# End-to-end Fuzzy Deduplication

GPU accelerated implementation of a MinHash-LSH based fuzzy deduplication. For more information about Fuzzy deduplication in NeMo Curator, refer to the [Deduplication](https://docs.nvidia.com/nemo/curator/latest/curate-text/process-data/deduplication/index.html) section of the documentation page.

The tutorial here shows how to run Fuzzy Duplication on text data by executing a 2 end to end workflows which does the following:

1. Read original dataset
2. Compute MinHashes signatures of these documents
3. Perform LSH - Group Minhashes into bands/buckets and shuffle these bands/buckets so that documents in the same bucket are in the same batch/file.
4. Convert the LSH outputs (bucket_id -> doc_id mapping) into a edgelist in preperation for connected components. 
5. Compute connected components across all potential duplicates found via LSH.
6. Generate list of duplicate documents by randomly selecting 1 document to keep from each group/component and dropping the rest.
7. Remove duplicates based on the generated duplicate list.

We also allow users to also run these steps independently, which will be covered in the step by step tutorial in the same directory as this tutorial.

In [1]:
import os

# Silence Curator logs via Loguru
os.environ["LOGURU_LEVEL"] = "ERROR"

import pandas as pd

input_dataset_path = os.path.abspath("./input")  # Path to input dataset
fuzzy_output_dir = os.path.abspath("./output/e2e")  # Path to store all fuzzy outputs including cache & deduped dataset
fuzzy_cache_path = os.path.join(
    fuzzy_output_dir, "cache"
)  # Path to store fuzzy deduplication intermediates (minhash, lsh etc.)
deduplicated_output_path = os.path.join(fuzzy_output_dir, "fuzzy_deduped_dataset")

input_filetype = (
    "parquet"  # this can be either of jsonl or parquet (you'll need to change how input data is generated)
)
output_filetype = "parquet"  # this can be either of jsonl or parquet

In [2]:
from nemo_curator.utils.file_utils import get_all_file_paths_under

if len(get_all_file_paths_under(input_dataset_path)) == 0:
    import os
    import uuid

    from datasets import load_dataset

    input_df = load_dataset("roneneldan/TinyStories", split="train").to_pandas()
    num_rows_per_file = 10_000

    os.makedirs(input_dataset_path, exist_ok=True)
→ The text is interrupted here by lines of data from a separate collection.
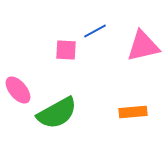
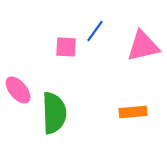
blue line: rotated 25 degrees counterclockwise
pink square: moved 3 px up
green semicircle: moved 3 px left; rotated 63 degrees counterclockwise
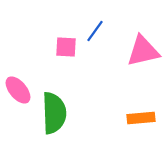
pink triangle: moved 5 px down
orange rectangle: moved 8 px right, 6 px down
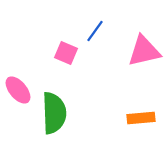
pink square: moved 6 px down; rotated 20 degrees clockwise
pink triangle: moved 1 px right
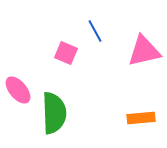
blue line: rotated 65 degrees counterclockwise
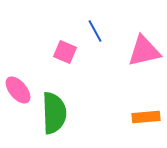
pink square: moved 1 px left, 1 px up
orange rectangle: moved 5 px right, 1 px up
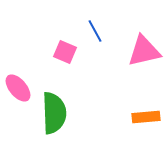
pink ellipse: moved 2 px up
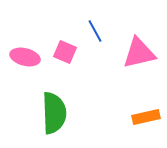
pink triangle: moved 5 px left, 2 px down
pink ellipse: moved 7 px right, 31 px up; rotated 36 degrees counterclockwise
orange rectangle: rotated 8 degrees counterclockwise
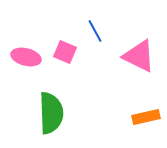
pink triangle: moved 3 px down; rotated 39 degrees clockwise
pink ellipse: moved 1 px right
green semicircle: moved 3 px left
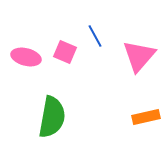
blue line: moved 5 px down
pink triangle: rotated 45 degrees clockwise
green semicircle: moved 1 px right, 4 px down; rotated 12 degrees clockwise
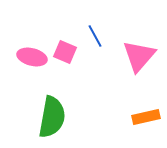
pink ellipse: moved 6 px right
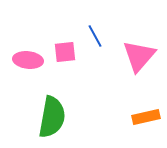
pink square: rotated 30 degrees counterclockwise
pink ellipse: moved 4 px left, 3 px down; rotated 8 degrees counterclockwise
    for i, start_idx in enumerate(range(0, len(input_df), num_rows_per_file)):
        end_idx = min(len(input_df), start_idx + num_rows_per_file)
        subset_df = input_df.iloc[start_idx:end_idx].copy()
        subset_df["id"] = [str(uuid.uuid4()) for _ in range(len(subset_df))]
        subset_df.to_parquet(os.path.join(input_dataset_path, f"part_{i}.parquet"), index=False)
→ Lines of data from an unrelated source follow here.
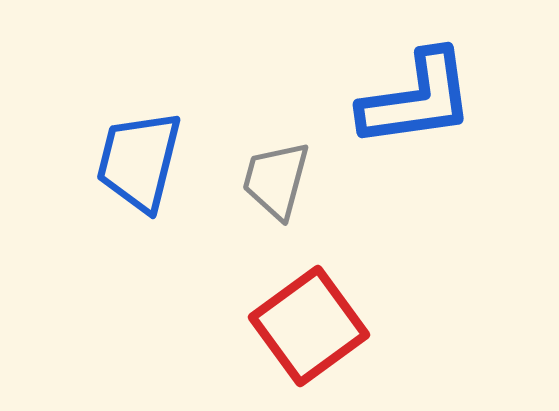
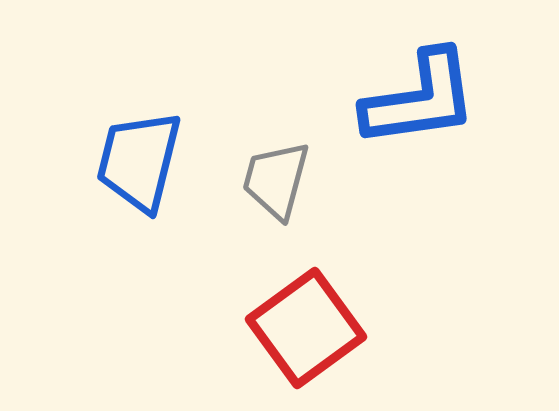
blue L-shape: moved 3 px right
red square: moved 3 px left, 2 px down
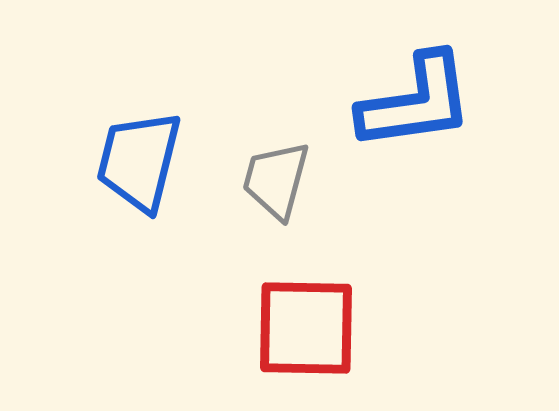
blue L-shape: moved 4 px left, 3 px down
red square: rotated 37 degrees clockwise
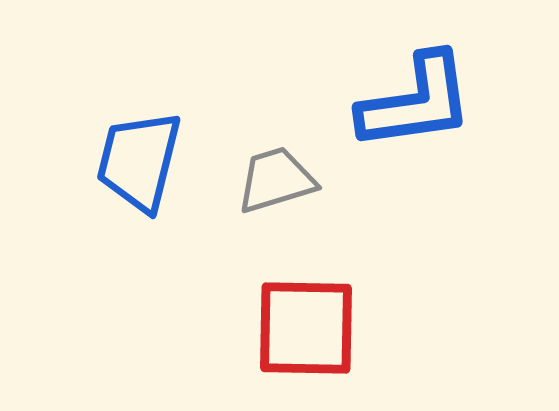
gray trapezoid: rotated 58 degrees clockwise
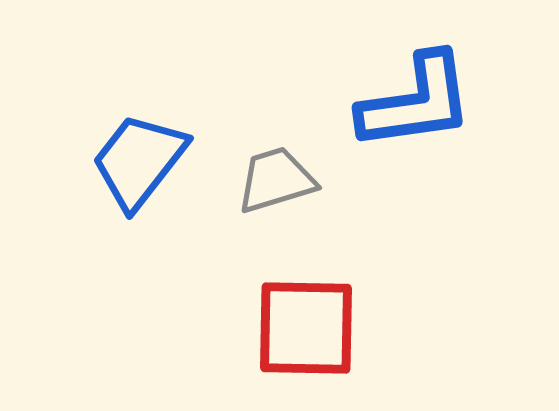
blue trapezoid: rotated 24 degrees clockwise
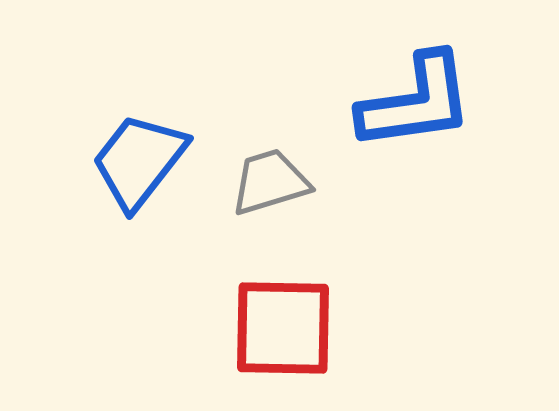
gray trapezoid: moved 6 px left, 2 px down
red square: moved 23 px left
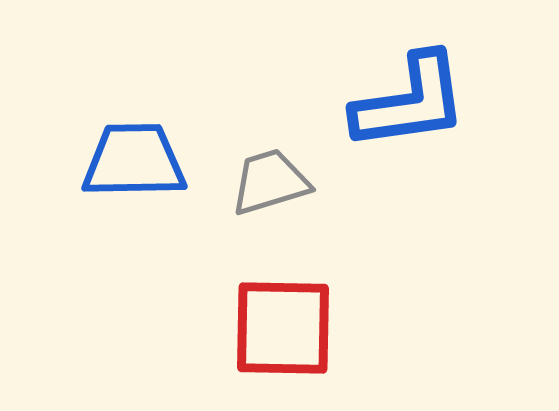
blue L-shape: moved 6 px left
blue trapezoid: moved 5 px left; rotated 51 degrees clockwise
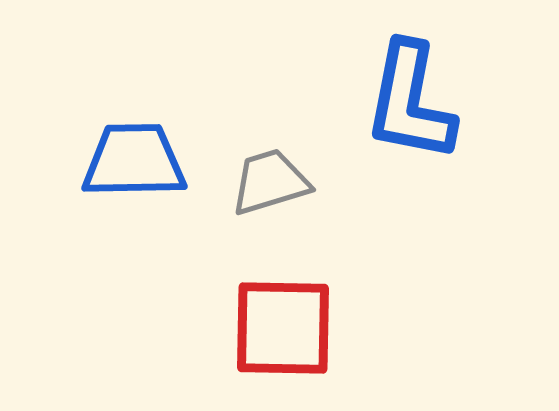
blue L-shape: rotated 109 degrees clockwise
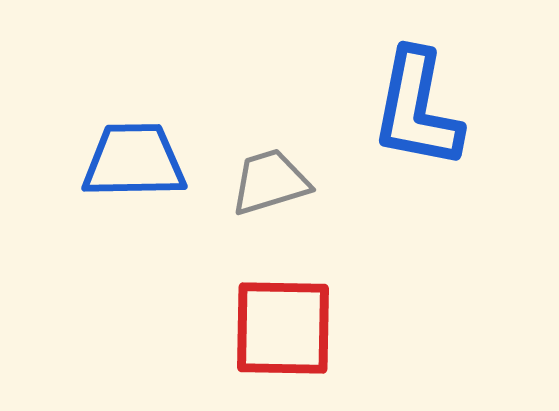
blue L-shape: moved 7 px right, 7 px down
    print(f"Created {len(os.listdir(input_dataset_path))} files")

## Running as a Single Stage (End-to-End)

See the [API Reference](https://docs.nvidia.com/nemo/curator/latest/apidocs/stages/stages.deduplication.fuzzy.workflow.html#api) for more information about the `FuzzyDeduplicationWorkflow` class.

### General Notes
#### ID Generation
1. The Fuzzy Deduplication Workflow doesn't utilize any existing IDs in the input dataset and instead generates IDs on the fly using an ID Generator actor.
2. The ID Generator gives each row a unique increasing integer ID, based on the order files are read.
3. This avoids expensive ID->Integer encoding for the underlying connected components algorithm which only supports integer IDs.
4. When we find duplicates, we save these integer IDs in sorted files with multiple row groups.
5. We also save a `fuzzy_id_generator.json` which maintains a mapping of input file partitions to ID ranges for that batch.
6. During removal, reading the same file groups will give the same integer IDs, using the min/max ID values, we can find all corresponding duplicates in that range making the process faster.
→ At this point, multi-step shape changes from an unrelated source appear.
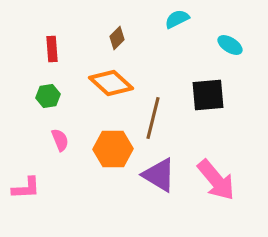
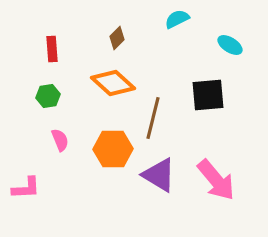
orange diamond: moved 2 px right
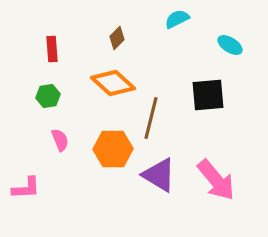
brown line: moved 2 px left
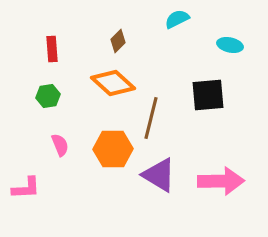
brown diamond: moved 1 px right, 3 px down
cyan ellipse: rotated 20 degrees counterclockwise
pink semicircle: moved 5 px down
pink arrow: moved 5 px right, 1 px down; rotated 51 degrees counterclockwise
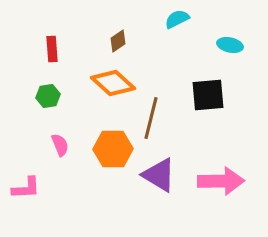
brown diamond: rotated 10 degrees clockwise
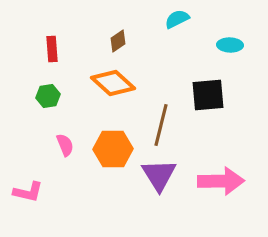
cyan ellipse: rotated 10 degrees counterclockwise
brown line: moved 10 px right, 7 px down
pink semicircle: moved 5 px right
purple triangle: rotated 27 degrees clockwise
pink L-shape: moved 2 px right, 4 px down; rotated 16 degrees clockwise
#### Performance Considerations
1. LSH - Configuring bands_per_iteration controls how many bands to process simultanesouly in a single shuffle. Higher values can lead to faster performance but might increase memory pressure.
2. A low `input_blocksize` may not saturate the GPUs enough while a high `input_blocksize` can lead to OOM errors during MinHash and excessive object store usage during removal. It's recommend to keep it at 1-1.5GiB and reduce if running into OOMs during MinHash.
3. The removal step can be memory intensive and it's recommend to set a higher fraction of object store memory for removal (if the machine has enough RAM). The `RayDataExecutor` showed better results during duplicate removal.
4. The removal workflow is CPU only and can be run  on machines that don't have GPUs

#### Hyperparameter Considerations
1. The current defaults for Fuzzy deduplication (260 hashes, 13 hashes per band) approximate finding documents with a jaccard similarity of 0.8. For more information on selecting the number of bands/hashes it's recommended to analyze the S curve and tolerable threshold for false postives (and negatives). More information about LSH can be found in section `3.4.2` [here](http://infolab.stanford.edu/~ullman/mmds/ch3n.pdf).
2. The `char_ngrams` values of 24 is set to approximate roughly ngrams that correspond to ~5 words.


In [3]:
from nemo_curator.stages.deduplication.fuzzy import FuzzyDeduplicationWorkflow
from nemo_curator.stages.deduplication.id_generator import CURATOR_DEDUP_ID_STR
from nemo_curator.stages.text.deduplication import TextDuplicatesRemovalWorkflow

identification_workflow = FuzzyDeduplicationWorkflow(
    cache_path=fuzzy_cache_path,
    output_path=fuzzy_output_dir,
    input_path=input_dataset_path,
    input_filetype=input_filetype,
    input_blocksize="1GiB",
    text_field="text",
    seed=42,
    char_ngrams=24,
    minhashes_per_band=13,
    bands_per_iteration=10,
)

removal_workflow = TextDuplicatesRemovalWorkflow(
    input_path=input_dataset_path,  # Must be identical to the path used during identification
    ids_to_remove_path=os.path.join(fuzzy_output_dir, "FuzzyDuplicateIds"),
    output_path=deduplicated_output_path,
    input_filetype=input_filetype,
    input_blocksize="1GiB",  # This must be identical to the blocksize used during identification
    ids_to_remove_duplicate_id_field=CURATOR_DEDUP_ID_STR,
    id_generator_path=os.path.join(fuzzy_output_dir, "fuzzy_id_generator.json"),
    output_filetype="parquet",
)

In [4]:
from nemo_curator.backends.experimental.ray_data import RayDataExecutor
from nemo_curator.core.client import RayClient

client = RayClient(num_cpus=64, num_gpus=2)  # change as needed
client.start()

_ = identification_workflow.run()
_ = removal_workflow.run(executor=RayDataExecutor())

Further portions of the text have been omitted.